Roger Larsson presents a doctoral thesis in which he has looked at several methods to optimise the modelling methods used to test and develop aircraft. He has also used model airplanes from colleagues.

Roger Larsson Roger Larsson

In the aircraft industry, models and simulations are used to investigate the properties of aerial vehicles, to improve and refine their flight behaviour. Modelling saves both time and money, provided that the model selected gives accurate results. The science used to develop the underlying mathematical models is known as system identification. The researchers create models of dynamic systems with the aid of data that have been collected.

“Gripen, for example, is equipped with many sensors that provide us with data during a complete test flight, and we can use the data to improve existing models. It’s our goal to be able to use optimisation to develop better models to describe the motion of the aircraft in various conditions”, says Roger Larsson, who recently presented his doctoral thesis in the Division for Automatic Control.

Identification algorithms

He has looked at two types of identification algorithms: linear and non-linear. Linear algorithms are intended for use when the aircraft is in the air, and provide the engineer with information that can be used to take decisions during flight. If the data collected are consistent with the existing models, testing continues. If they do not agree, detailed analysis must be carried out. Roger Larsson has refined and improved an existing method to make it more robust and able to cope with different types of disturbance – such as turbulence or measurement errors.

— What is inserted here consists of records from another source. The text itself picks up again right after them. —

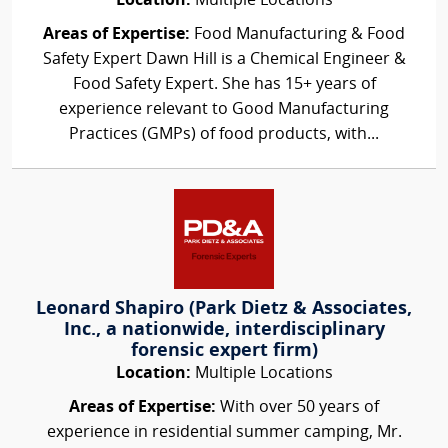
Location:
Multiple Locations
Areas of Expertise:
Food Manufacturing & Food
Safety Expert Dawn Hill is a Chemical Engineer &
Food Safety Expert. She has 15+ years of
experience relevant to Good Manufacturing
Practices (GMPs) of food products, with...
Leonard Shapiro (Park Dietz & Associates,
Inc., a nationwide, interdisciplinary
forensic expert firm)
Location:
Multiple Locations
Areas of Expertise:
With over 50 years of
experience in residential summer camping, Mr.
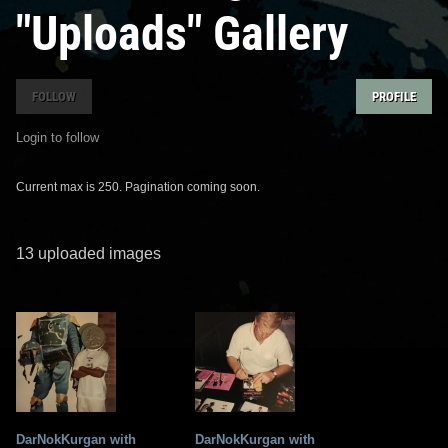
"Uploads" Gallery
FOLLOW
PROFILE
Login to follow
Current max is 250. Pagination coming soon.
13 uploaded images
DarNokKurgan with
DarNokKurgan with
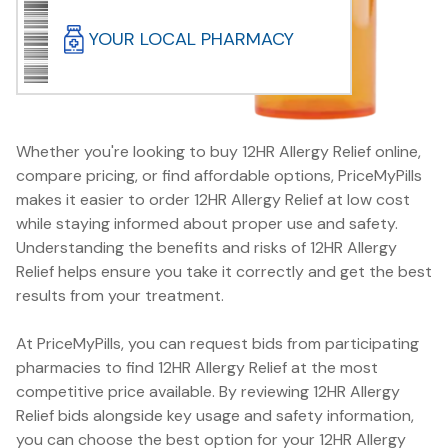
YOUR LOCAL PHARMACY
Whether you're looking to buy 12HR Allergy Relief online,
compare pricing, or find affordable options, PriceMyPills
makes it easier to order 12HR Allergy Relief at low cost
while staying informed about proper use and safety.
Understanding the benefits and risks of 12HR Allergy
Relief helps ensure you take it correctly and get the best
results from your treatment.
At PriceMyPills, you can request bids from participating
pharmacies to find 12HR Allergy Relief at the most
competitive price available. By reviewing 12HR Allergy
Relief bids alongside key usage and safety information,
you can choose the best option for your 12HR Allergy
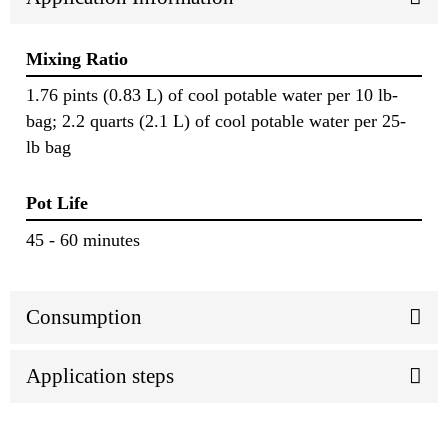
Mixing Ratio
1.76 pints (0.83 L) of cool potable water per 10 lb-
bag; 2.2 quarts (2.1 L) of cool potable water per 25-
lb bag
Pot Life
45 - 60 minutes
Consumption
Application steps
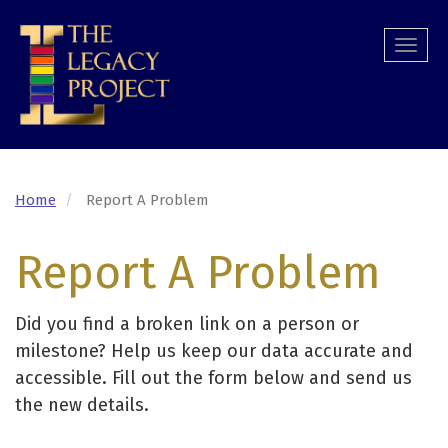
Skip
to
Togg
main
navi
content
Home
Report A Problem
Report A Problem
Did you find a broken link on a person or
milestone? Help us keep our data accurate and
accessible. Fill out the form below and send us
the new details.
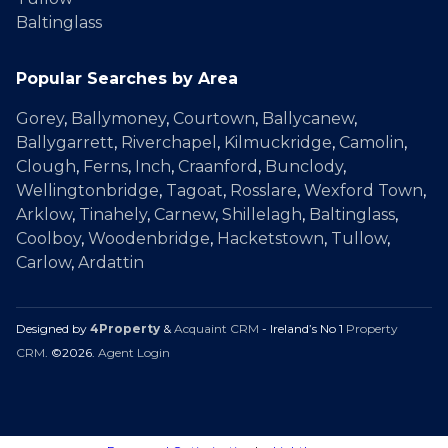
Baltinglass
Popular Searches by Area
Gorey
,
Ballymoney
,
Courtown
,
Ballycanew
,
Ballygarrett
,
Riverchapel
,
Kilmuckridge
,
Camolin
,
Clough
,
Ferns
,
Inch
,
Craanford
,
Bunclody
,
Wellingtonbridge
,
Tagoat
,
Rosslare
,
Wexford Town
,
Arklow
,
Tinahely
,
Carnew
,
Shillelagh
,
Baltinglass
,
Coolboy
,
Woodenbridge
,
Hacketstown
,
Tullow
,
Carlow
,
Ardattin
Designed by
4Property
&
Acquaint CRM
- Ireland’s No 1
Property
CRM
. ©2026.
Agent Login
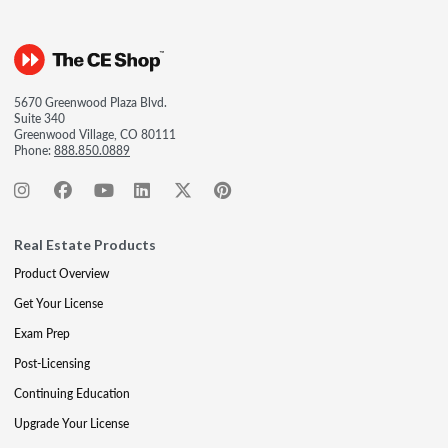
5670 Greenwood Plaza Blvd.
Suite 340
Greenwood Village, CO 80111
Phone:
888.850.0889
Real Estate Products
Product Overview
Get Your License
Exam Prep
Post-Licensing
Continuing Education
Upgrade Your License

The collaboration within the LINK-SIC research programme led to Roger making contact with colleagues Alejandro Sobron and David Lundström, in the Division of Fluid and Mechatronic Systems, and they hatched the idea of conducting test flights with their model airplanes. These tests were subsequently carried out together on the Bråvalla aerodrome. In particular, the work gave important insights into the choice of linear model.

Non-linear models, in contrast, concern identifying the more advanced properties of an aerial vehicle. The data are analysed when the test has been concluded and the analysis concerns phenomena that are more difficult to deal with, such as tight turns, loops and severe turbulence.

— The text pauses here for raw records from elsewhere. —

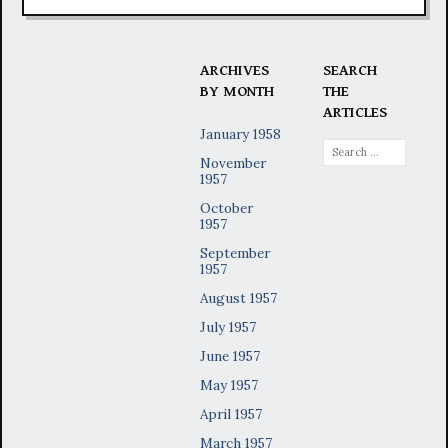
ARCHIVES
SEARCH
BY MONTH
THE
ARTICLES
January 1958
Search
November
for:
1957
October
1957
September
1957
August 1957
July 1957
June 1957
May 1957
April 1957
March 1957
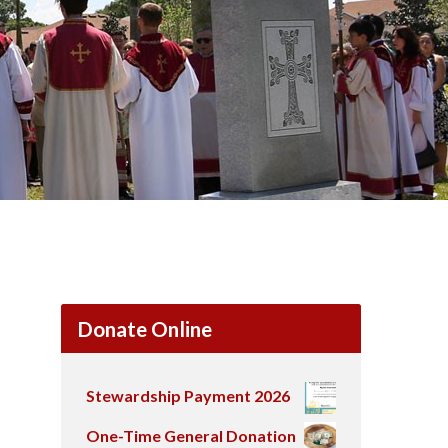
Donate Online
Stewardship Payment 2026
One-Time General Donation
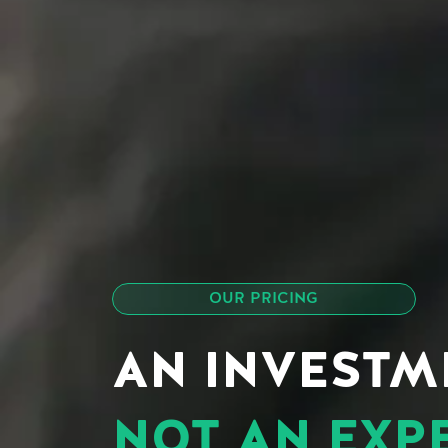
OUR PRICING
AN INVESTM
NOT AN EXP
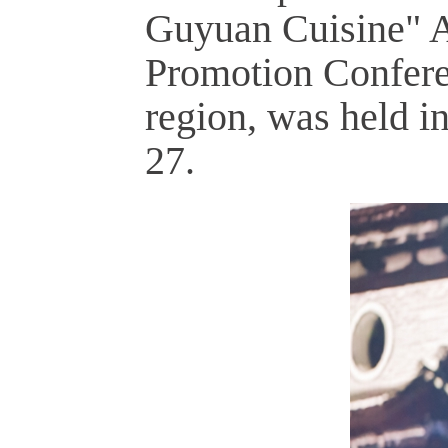
Guyuan Cuisine" Ag
Promotion Confer
region, was held 
27.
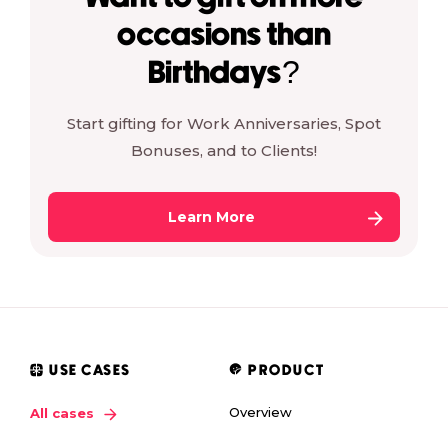
occasions than
Birthdays?
Start gifting for Work Anniversaries, Spot
Bonuses, and to Clients!
Learn More
USE CASES
PRODUCT
Overview
All cases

“And this was the research I worked with initially when I started my doctoral studies in 2007”, says Roger Larsson. During all eleven years of his industry-based doctoral work he has also worked at Saab Aeronautics.

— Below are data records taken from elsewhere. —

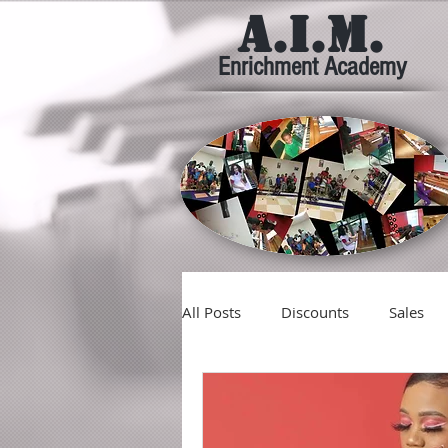
A.I.M.
Enrichment Academy
All Posts
Discounts
Sales
Giving
Good
Tidings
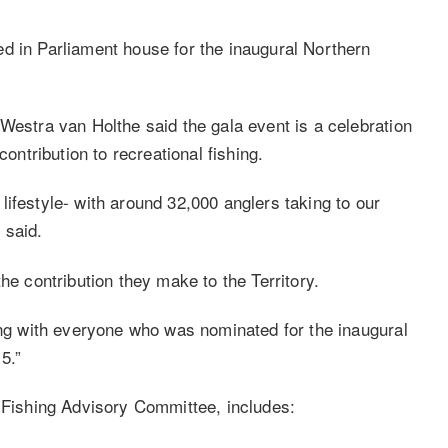
d in Parliament house for the inaugural Northern
Westra van Holthe said the gala event is a celebration
contribution to recreational fishing.
y lifestyle- with around 32,000 anglers taking to our
 said.
he contribution they make to the Territory.
long with everyone who was nominated for the inaugural
5.”
l Fishing Advisory Committee, includes:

Interesting collaborations

He sees mainly advantages in having been a doctoral student for such a long period.
“It’s given me space to think, and see how all the pieces fit together. On the other hand, of course, I’ve forgotten some of what I did at the beginning as time has passed. It’s good that I have my licentiate thesis to read when I need reminding”, he laughs.

“These have been productive years, and I’ve been involved with the LINK-SIC research collaboration right from the start. It’s interesting when the problem formulations come from industrial actors, and we receive research questions from other industries. I feel familiar with these topics, but at the same time gain new ideas to test. It was also interesting to come from the field of automatic control into the world of fluid dynamics. Aircraft development has undergone huge developments, and is currently poised at the interface between automatic control and fluid dynamics. When these two fields collaborate, we see that 1 + 1 can be as much as 3½”, says Roger Larsson.

It’s with something of a heavy heart that he is leaving his office at LiU, but other collaborative projects will arise in the future.

“Oh yes, I’ve got several ideas, and I hope that the theoretical part of my thesis can be used in other contexts. I’m happy when our work can be put to practical use.”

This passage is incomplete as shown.